Tinariwen © Marie Planeille

Tinariwen © Marie Planeille

Porter cette rengaine aux quatre coins du monde et leur musique sublime et douloureuse, voilà un défi quotidien relevé par ces musiciens, ces pères, ces frères inquiets pour l’avenir de leurs proches. Ils présentaient ce soir-là leur nouvel album dont le titre « Amatssou » signifie « au-delà des peurs ». Un disque chargé plus que jamais de cris qui s’évaporent encore trop en cheminant vers le nord à travers les dunes et la méditerranée. La tempête dont parle Abdellah gronde pourtant au-delà du Sahel et bien des champs de batailles semblent poindre à l’horizon. Alors même si les musiciens ont troqués leurs armes contre des instruments, n’attendez pas d’eux qu’ils parfument leurs chansons de messages de pacifistes.

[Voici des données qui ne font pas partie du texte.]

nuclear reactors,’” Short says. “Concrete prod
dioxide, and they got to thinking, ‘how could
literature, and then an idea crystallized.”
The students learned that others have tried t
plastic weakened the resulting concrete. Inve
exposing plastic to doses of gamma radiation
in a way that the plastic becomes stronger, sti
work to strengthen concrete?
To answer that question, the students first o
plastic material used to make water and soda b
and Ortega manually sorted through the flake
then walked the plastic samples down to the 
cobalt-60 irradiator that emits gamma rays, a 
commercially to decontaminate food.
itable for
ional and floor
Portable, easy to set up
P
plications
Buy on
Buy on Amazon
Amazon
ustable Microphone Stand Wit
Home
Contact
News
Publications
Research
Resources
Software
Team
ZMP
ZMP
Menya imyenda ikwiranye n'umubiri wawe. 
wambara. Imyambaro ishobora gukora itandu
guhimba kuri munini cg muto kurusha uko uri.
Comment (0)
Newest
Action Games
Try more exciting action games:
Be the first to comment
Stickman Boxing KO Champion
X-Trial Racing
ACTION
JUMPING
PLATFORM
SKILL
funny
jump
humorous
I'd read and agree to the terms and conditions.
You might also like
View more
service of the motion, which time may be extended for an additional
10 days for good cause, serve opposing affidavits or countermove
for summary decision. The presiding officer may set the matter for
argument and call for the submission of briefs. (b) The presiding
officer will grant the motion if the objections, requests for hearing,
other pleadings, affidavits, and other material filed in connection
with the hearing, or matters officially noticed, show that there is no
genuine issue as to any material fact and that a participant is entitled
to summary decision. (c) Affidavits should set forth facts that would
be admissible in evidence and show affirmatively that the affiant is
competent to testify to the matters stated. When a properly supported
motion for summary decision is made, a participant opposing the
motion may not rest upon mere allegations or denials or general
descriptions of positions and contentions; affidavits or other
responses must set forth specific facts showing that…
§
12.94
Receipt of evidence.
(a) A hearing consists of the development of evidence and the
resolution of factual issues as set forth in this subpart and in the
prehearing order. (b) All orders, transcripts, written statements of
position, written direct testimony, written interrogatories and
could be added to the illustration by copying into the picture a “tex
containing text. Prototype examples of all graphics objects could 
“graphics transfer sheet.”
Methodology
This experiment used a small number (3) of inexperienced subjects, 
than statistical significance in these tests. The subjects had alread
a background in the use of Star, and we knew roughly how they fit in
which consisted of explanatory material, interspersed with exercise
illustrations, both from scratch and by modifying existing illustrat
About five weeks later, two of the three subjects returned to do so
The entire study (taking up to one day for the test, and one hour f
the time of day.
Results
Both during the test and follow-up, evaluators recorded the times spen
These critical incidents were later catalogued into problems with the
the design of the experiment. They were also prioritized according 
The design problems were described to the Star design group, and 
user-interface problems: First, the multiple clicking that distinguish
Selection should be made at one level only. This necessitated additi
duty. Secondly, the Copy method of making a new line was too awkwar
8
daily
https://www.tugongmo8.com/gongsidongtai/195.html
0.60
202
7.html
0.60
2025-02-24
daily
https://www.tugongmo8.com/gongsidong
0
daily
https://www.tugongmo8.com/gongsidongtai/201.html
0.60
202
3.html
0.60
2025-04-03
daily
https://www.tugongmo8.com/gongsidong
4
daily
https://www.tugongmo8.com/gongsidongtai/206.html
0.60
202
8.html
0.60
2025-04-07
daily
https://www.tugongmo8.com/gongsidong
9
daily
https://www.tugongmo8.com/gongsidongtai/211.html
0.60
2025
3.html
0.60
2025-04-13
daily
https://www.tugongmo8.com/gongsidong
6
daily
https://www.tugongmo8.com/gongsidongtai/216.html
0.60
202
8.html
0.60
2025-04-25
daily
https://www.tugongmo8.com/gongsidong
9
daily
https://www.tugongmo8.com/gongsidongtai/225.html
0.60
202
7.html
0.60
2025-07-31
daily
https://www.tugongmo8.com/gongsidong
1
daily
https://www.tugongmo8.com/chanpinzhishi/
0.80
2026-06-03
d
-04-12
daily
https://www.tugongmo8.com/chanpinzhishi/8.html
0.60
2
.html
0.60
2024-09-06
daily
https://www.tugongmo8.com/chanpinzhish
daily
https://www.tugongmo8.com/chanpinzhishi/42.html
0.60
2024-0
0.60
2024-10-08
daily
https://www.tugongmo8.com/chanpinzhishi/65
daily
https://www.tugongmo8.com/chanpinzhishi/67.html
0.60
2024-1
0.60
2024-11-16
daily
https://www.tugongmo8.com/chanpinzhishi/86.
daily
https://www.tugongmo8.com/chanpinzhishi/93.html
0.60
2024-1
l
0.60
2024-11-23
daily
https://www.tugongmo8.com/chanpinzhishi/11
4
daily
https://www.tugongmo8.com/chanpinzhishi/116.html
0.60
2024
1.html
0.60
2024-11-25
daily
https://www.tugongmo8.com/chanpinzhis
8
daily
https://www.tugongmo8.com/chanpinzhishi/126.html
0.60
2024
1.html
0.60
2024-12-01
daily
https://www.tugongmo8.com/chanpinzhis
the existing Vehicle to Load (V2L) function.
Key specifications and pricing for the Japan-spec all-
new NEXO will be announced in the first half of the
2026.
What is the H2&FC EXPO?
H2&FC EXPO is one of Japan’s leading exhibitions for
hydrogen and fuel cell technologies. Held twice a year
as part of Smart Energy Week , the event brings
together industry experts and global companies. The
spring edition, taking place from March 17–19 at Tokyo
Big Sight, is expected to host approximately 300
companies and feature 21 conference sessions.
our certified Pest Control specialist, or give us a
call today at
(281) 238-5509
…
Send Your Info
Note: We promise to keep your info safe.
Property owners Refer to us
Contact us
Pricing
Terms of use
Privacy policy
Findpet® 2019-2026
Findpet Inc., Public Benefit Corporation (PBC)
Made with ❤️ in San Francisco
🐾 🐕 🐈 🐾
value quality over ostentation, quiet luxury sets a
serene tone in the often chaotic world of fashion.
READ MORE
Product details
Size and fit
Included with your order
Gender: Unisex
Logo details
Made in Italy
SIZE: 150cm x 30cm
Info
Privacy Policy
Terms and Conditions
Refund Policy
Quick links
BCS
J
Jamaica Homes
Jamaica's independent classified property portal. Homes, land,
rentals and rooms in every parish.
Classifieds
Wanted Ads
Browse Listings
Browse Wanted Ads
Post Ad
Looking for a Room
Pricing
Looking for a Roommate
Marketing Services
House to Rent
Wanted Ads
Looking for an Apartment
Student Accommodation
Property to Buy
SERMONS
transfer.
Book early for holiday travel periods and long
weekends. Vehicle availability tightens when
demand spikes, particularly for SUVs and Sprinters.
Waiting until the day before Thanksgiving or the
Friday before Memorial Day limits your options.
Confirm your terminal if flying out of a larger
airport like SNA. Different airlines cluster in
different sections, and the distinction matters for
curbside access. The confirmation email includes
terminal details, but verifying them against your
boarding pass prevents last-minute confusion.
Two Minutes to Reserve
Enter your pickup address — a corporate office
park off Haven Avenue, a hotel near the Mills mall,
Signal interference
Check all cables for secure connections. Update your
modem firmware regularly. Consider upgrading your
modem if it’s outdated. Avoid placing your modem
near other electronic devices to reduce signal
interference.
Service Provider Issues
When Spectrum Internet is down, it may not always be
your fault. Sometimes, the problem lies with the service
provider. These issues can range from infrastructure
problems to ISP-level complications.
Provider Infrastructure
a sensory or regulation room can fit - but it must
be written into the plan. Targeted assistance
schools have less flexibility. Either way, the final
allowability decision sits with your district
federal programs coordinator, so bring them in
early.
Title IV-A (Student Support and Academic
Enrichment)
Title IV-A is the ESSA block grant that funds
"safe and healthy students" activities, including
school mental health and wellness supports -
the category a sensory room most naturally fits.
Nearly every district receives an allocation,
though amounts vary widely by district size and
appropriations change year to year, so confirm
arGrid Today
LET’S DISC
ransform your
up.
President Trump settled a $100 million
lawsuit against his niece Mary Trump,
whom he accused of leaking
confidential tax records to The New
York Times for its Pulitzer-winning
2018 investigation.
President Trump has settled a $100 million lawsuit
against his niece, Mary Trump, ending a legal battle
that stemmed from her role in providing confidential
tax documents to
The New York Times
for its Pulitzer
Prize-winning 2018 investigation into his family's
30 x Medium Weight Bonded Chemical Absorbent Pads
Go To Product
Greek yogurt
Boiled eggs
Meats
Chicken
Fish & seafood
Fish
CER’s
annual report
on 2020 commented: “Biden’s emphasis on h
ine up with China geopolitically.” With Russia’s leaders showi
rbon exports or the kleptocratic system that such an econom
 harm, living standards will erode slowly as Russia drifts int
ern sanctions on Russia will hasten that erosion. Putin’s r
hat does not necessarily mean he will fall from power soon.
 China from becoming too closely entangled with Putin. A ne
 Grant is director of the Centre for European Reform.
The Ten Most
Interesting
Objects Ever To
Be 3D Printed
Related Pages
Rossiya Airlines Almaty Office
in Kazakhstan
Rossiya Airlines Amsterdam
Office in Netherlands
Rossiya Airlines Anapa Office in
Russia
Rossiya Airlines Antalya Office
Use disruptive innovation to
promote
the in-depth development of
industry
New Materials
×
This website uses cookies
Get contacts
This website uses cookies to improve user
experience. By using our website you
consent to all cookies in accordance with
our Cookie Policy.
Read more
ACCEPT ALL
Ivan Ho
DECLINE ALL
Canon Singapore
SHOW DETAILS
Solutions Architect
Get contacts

Abdellah ag Alhousseini : Notre musique ne chante pas la paix, elle chante les problèmes. Nous chantons la résistance. A défaut de chanter la paix, nous chantons pour qu’elle arrive. Pour cela nous devons nous défendre et cela peut passer par une forme de guerre. Une guerre pour trouver la paix. Nous portons cette lutte dans l’espoir d’avoir notre place dans notre Sahara.